Every domain has several records.

So, every record in the domain gets a deployment created.

// Module Public DNS Zone
@batchSize(1)
module publicdnszone 'br/public:avm/res/network/dns-zone:0.2.4' = [
  for dnszone in varPublicDnsZones: {
    name: 'deploy-PublicDnsZone-${dnszone.name}'
    params: {
      name: dnszone.name
      location: 'global'
      lock: {
        kind: 'None'
        name: 'lock'
      }
      a: dnszone.recordSets.?a
      aaaa: dnszone.recordSets.?aaaa
      caa: dnszone.recordSets.?caa
      cname: dnszone.recordSets.?cname
      mx: dnszone.recordSets.?mx
      ptr: dnszone.recordSets.?ptr
      soa: dnszone.recordSets.?soa
      srv: dnszone.recordSets.?srv
      txt: dnszone.recordSets.?txt
      tags: {
        createdBy: 'Bicep through Azure DevOps'
        solutionName: parSolutionName
      }
    }
  }
]

Hopes this gives more clearity about the problem.

It does, thanks @aavdberg.

And it does yet again surface two challenges with Deployment objects in Azure:

  1. The cleanup apparently is too slow (which is quite suprising to me, as the threshold to start deleting is 700, and the limit of deployments 800)
  2. Deployments take a lot longer than native resource deployments. For solutions that deploy some heavy wheights that anyways take a few minutes to deploy they make a lot of sense - but for something where you deploy e.g. 70 instances of a resource, I would personally recommend to use the AVM module as a reference to implement a Bicep-native resource deployment. This would potentially only create 1 deployment instead of 70 (if implemented accordingly) and be faster as a result. I used to see similar things happening with e.g. PolicyAssignments where one tried to deploy like 300 policy assignments which just took ages, while the Bicep-native implementation took only a few minutes or less.

I guess what I'm trying to say is that there is always a trade-off. The good news is, that the PG is aware and are working on speeding deployments up. ETA unknown though.

ChrisSidebotham commented 1 month ago

@alex-frankel - Would you be able to assist in an ETA for the deployments work Alex mentioned above? Is there a better place for this issue regarding deployments than the current BRM Repository?
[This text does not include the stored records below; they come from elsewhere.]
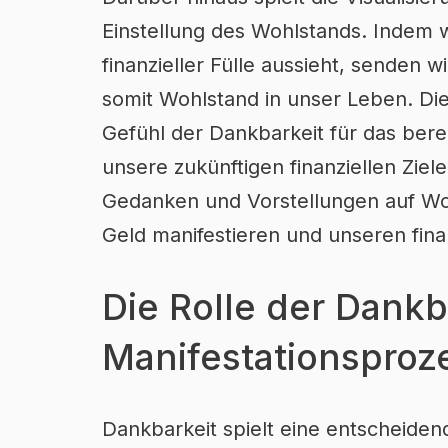
Einstellung des Wohlstands. Indem w
finanzieller Fülle aussieht, senden
somit Wohlstand in unser Leben. Die
Gefühl der Dankbarkeit für das bereit
unsere zukünftigen finanziellen Zie
Gedanken und Vorstellungen auf Woh
Geld manifestieren und unseren finan
Die Rolle der Dankb
Manifestationsproz
Dankbarkeit spielt eine entscheidend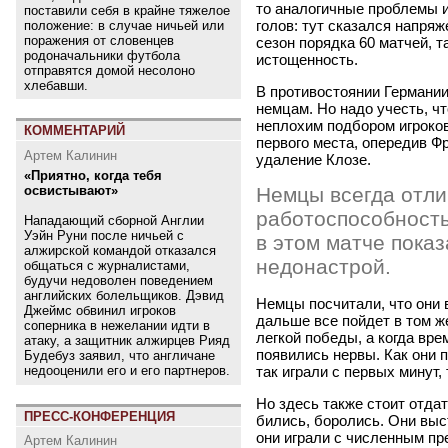
то аналогичные проблемы и
поставили себя в крайне тяжелое
голов: тут сказался напря
положение: в случае ничьей или
поражения от словенцев
сезон порядка 60 матчей, т
родоначальники футбола
истощенность.
отправятся домой несолоно
хлебавши.
В противостоянии Германии
немцам. Но надо учесть, ч
неплохим подбором игроков
КОММЕНТАРИЙ
первого места, опередив Ф
Артем Калинин
удаление Клозе.
«Приятно, когда тебя
освистывают»
Немцы всегда отл
работоспособность
Нападающий сборной Англии
Уэйн Руни после ничьей с
в этом матче показ
алжирской командой отказался
недонастрой.
общаться с журналистами,
будучи недоволен поведением
английских болельщиков. Дэвид
Немцы посчитали, что они в
Джеймс обвинил игроков
дальше все пойдет в том ж
соперника в нежелании идти в
легкой победы, а когда вре
атаку, а защитник алжирцев Рияд
появились нервы. Как они 
Будебуз заявил, что англичане
так играли с первых минут,
недооценили его и его партнеров.
Но здесь также стоит отда
ПРЕСС-КОНФЕРЕНЦИЯ
бились, боролись. Они выс
они играли с численным пр
Артем Калинин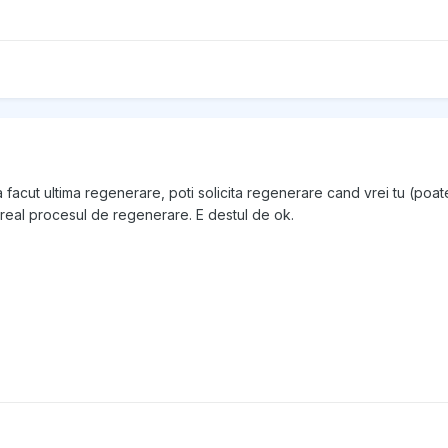
 facut ultima regenerare, poti solicita regenerare cand vrei tu (poat
imp real procesul de regenerare. E destul de ok.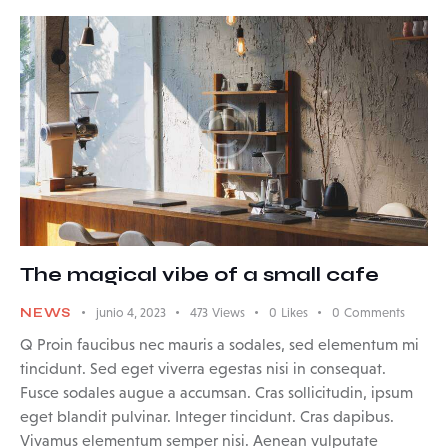
The magical vibe of a small cafe
NEWS
junio 4, 2023
473
Views
0
Likes
0
Comments
Q Proin faucibus nec mauris a sodales, sed elementum mi
tincidunt. Sed eget viverra egestas nisi in consequat.
Fusce sodales augue a accumsan. Cras sollicitudin, ipsum
eget blandit pulvinar. Integer tincidunt. Cras dapibus.
Vivamus elementum semper nisi. Aenean vulputate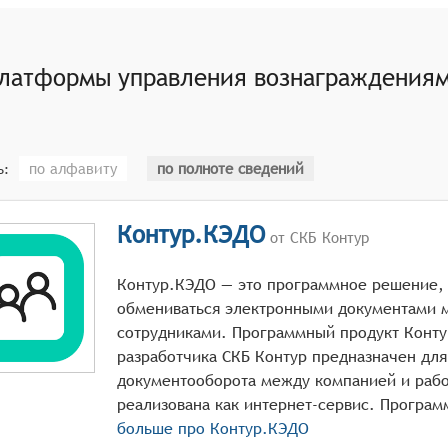
ти оплаты труда и учёта рабочего времени.
латформы управления вознаграждениям
по алфавиту
по полноте сведений
ь:
Контур.КЭДО
от СКБ Контур
Контур.КЭДО — это программное решение, 
обмениваться электронными документами 
сотрудниками. Программный продукт Конт
разработчика СКБ Контур предназначен для
документооборота между компанией и рабо
больше про
Контур.КЭДО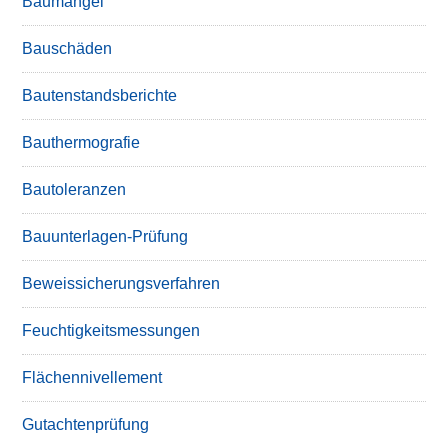
Baumängel
Bauschäden
Bautenstandsberichte
Bauthermografie
Bautoleranzen
Bauunterlagen-Prüfung
Beweissicherungsverfahren
Feuchtigkeitsmessungen
Flächennivellement
Gutachtenprüfung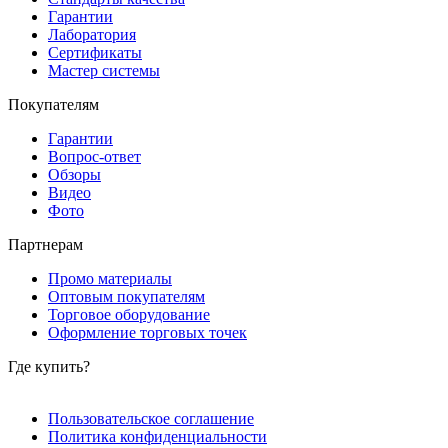
Гарантии
Лаборатория
Сертификаты
Мастер системы
Покупателям
Гарантии
Вопрос-ответ
Обзоры
Видео
Фото
Партнерам
Промо материалы
Оптовым покупателям
Торговое оборудование
Оформление торговых точек
Где купить?
Пользовательское соглашение
Политика конфиденциальности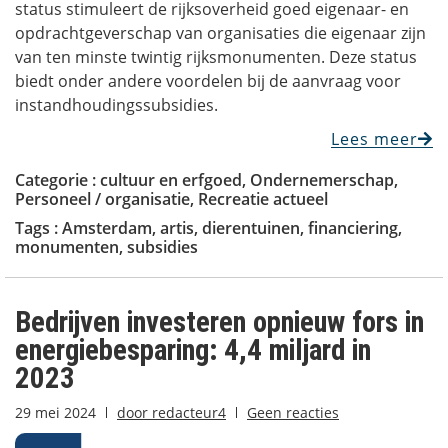
status stimuleert de rijksoverheid goed eigenaar- en
opdrachtgeverschap van organisaties die eigenaar zijn
van ten minste twintig rijksmonumenten. Deze status
biedt onder andere voordelen bij de aanvraag voor
instandhoudingssubsidies.
Lees meer
Categorie :
cultuur en erfgoed
,
Ondernemerschap
,
Personeel / organisatie
,
Recreatie actueel
Tags :
Amsterdam
,
artis
,
dierentuinen
,
financiering
,
monumenten
,
subsidies
Bedrijven investeren opnieuw fors in
energiebesparing: 4,4 miljard in
2023
29 mei 2024
door
redacteur4
Geen reacties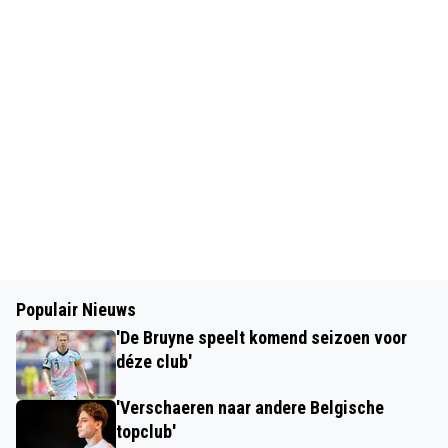
Populair Nieuws
'De Bruyne speelt komend seizoen voor
déze club'
'Verschaeren naar andere Belgische
topclub'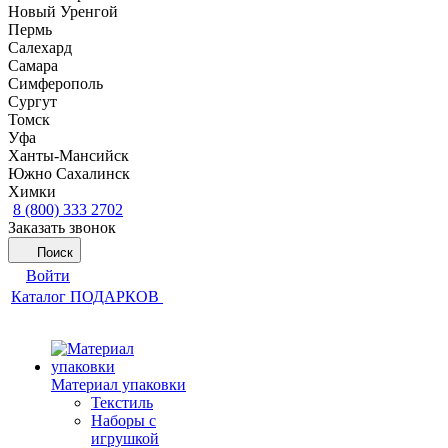
Новый Уренгой
Пермь
Салехард
Самара
Симферополь
Сургут
Томск
Уфа
Ханты-Мансийск
Южно Сахалинск
Химки
8 (800) 333 2702
Заказать звонок
Поиск
Войти
Каталог ПОДАРКОВ
Материал упаковки
Текстиль
Наборы с
игрушкой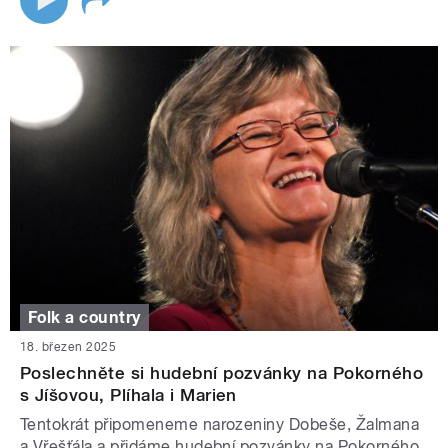
Folk a country
18. březen 2025
Poslechněte si hudební pozvánky na Pokorného
s Jíšovou, Plíhala i Marien
Tentokrát připomeneme narozeniny Dobeše, Žalmana
a Vřešťála a přidáme hudební pozvánky na Pokorného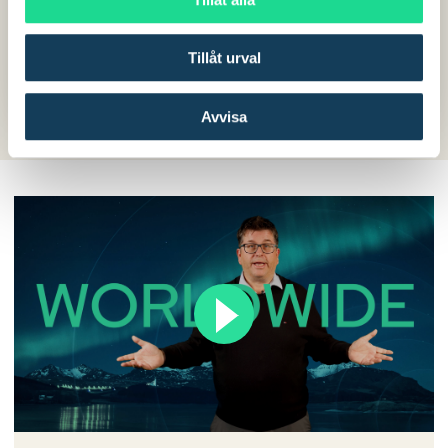
Välj
Tillåt urval
Avvisa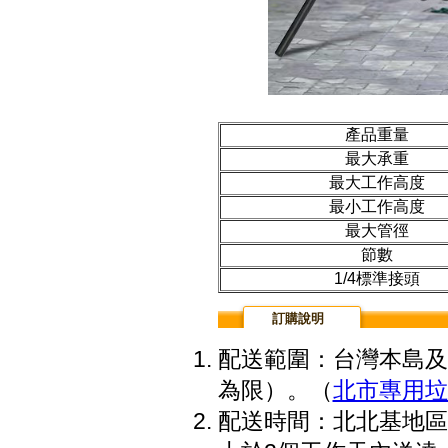
產品重量
最大承重
最大工作高度
最小工作高度
最大管徑
節數
1/4標準接頭
訂購說明
配送範圍：台灣本島及
為限）。（
北市專用垃
配送時間：北北基地區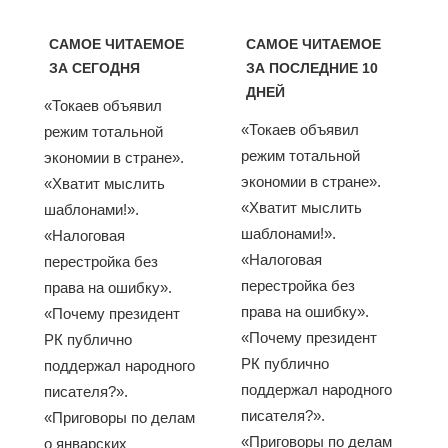
САМОЕ ЧИТАЕМОЕ
САМОЕ ЧИТАЕМОЕ
ЗА СЕГОДНЯ
ЗА ПОСЛЕДНИЕ 10
ДНЕЙ
«Токаев объявил
«Токаев объявил
режим тотальной
режим тотальной
экономии в стране».
экономии в стране».
«Хватит мыслить
«Хватит мыслить
шаблонами!».
шаблонами!».
«Налоговая
«Налоговая
перестройка без
перестройка без
права на ошибку».
права на ошибку».
«Почему президент
«Почему президент
РК публично
РК публично
поддержал народного
поддержал народного
писателя?».
писателя?».
«Приговоры по делам
«Приговоры по делам
о январских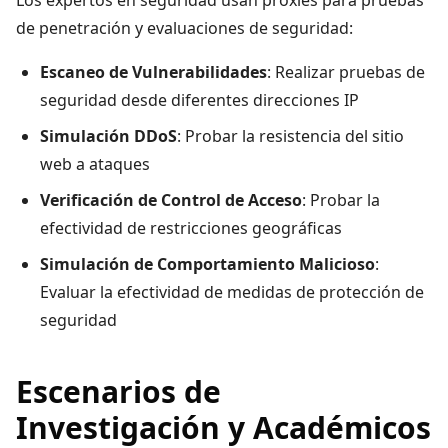
Los expertos en seguridad usan proxies para pruebas
de penetración y evaluaciones de seguridad:
Escaneo de Vulnerabilidades
: Realizar pruebas de
seguridad desde diferentes direcciones IP
Simulación DDoS
: Probar la resistencia del sitio
web a ataques
Verificación de Control de Acceso
: Probar la
efectividad de restricciones geográficas
Simulación de Comportamiento Malicioso
:
Evaluar la efectividad de medidas de protección de
seguridad
Escenarios de
Investigación y Académicos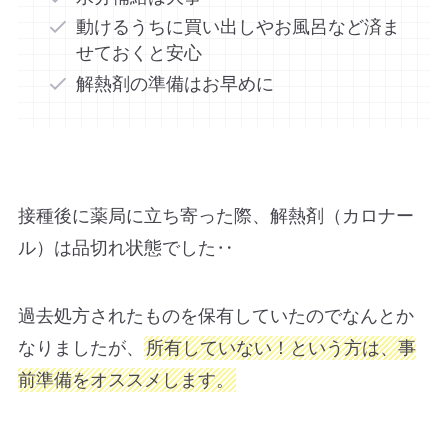
動けるうちに買い出しやお風呂など済ま
せておくと安心
解熱剤の準備はお早めに
接種後に薬局に立ち寄った際、解熱剤（カロナー
ル）は品切れ状態でした‥
過去処方されたものを保有していたのでなんとか
なりましたが、
所有していない！という方は、事
前準備をオススメします。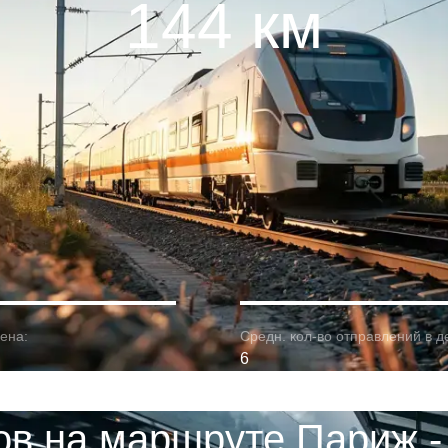
144 км
ена:
Средн. кол-во отправлений в д
6
ов на маршруте Париж -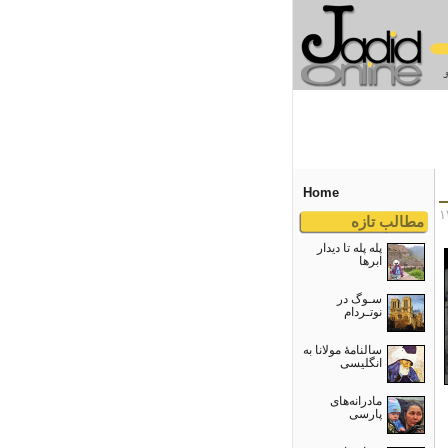
Home
مطالب تازه
پله پله تا دیدار
ابرها
سـوگ در
نوتـردام
سالنامۀ مولانا به
انگلیسی
مادرانه‌های
پارسی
ChrisSidebotham commented 1 month ago

@sydkar - Any update on moving this to the correct area?

sydkar commented 1 month ago

@ChrisSidebotham No update right now, trying to get an ETA on the deployments speed up work. I'll let you know by the end of the week.

alex-frankel commented 6 days ago

Sorry about the delay on this one. Is @teemukom's comment accurate? If so, then that is likely the source of the issue no?

@aavdberg, can you take a look at the Deployment resources in the Resource Group (there is a "Deployments" tab in the table of contents of the Resource Group blade in the portal)? Does it eventually get pruned back down to 700? If so, then that suggests @AlexanderSehr is correct that we are not able to keep up with the pace of deployments getting created.

The fact that the deployment works with @batchSize(1) also suggests it's our inability to keep up.

@aavdberg if this is still occurring, can you share a recent correlation ID and we can investigate further?

alex-frankel commented 6 days ago

I'm also curious what the var varPublicDnsZones looks like. That will help us understand how many sub-modules will be created for a given record.

aavdberg commented 5 days ago

Send you a ping in teams @alex-frankel

aavdberg commented 5 days ago

When using a batchsize(1) then it slows down the deployment and have the deployment history cleanup time to clean up the old deployments.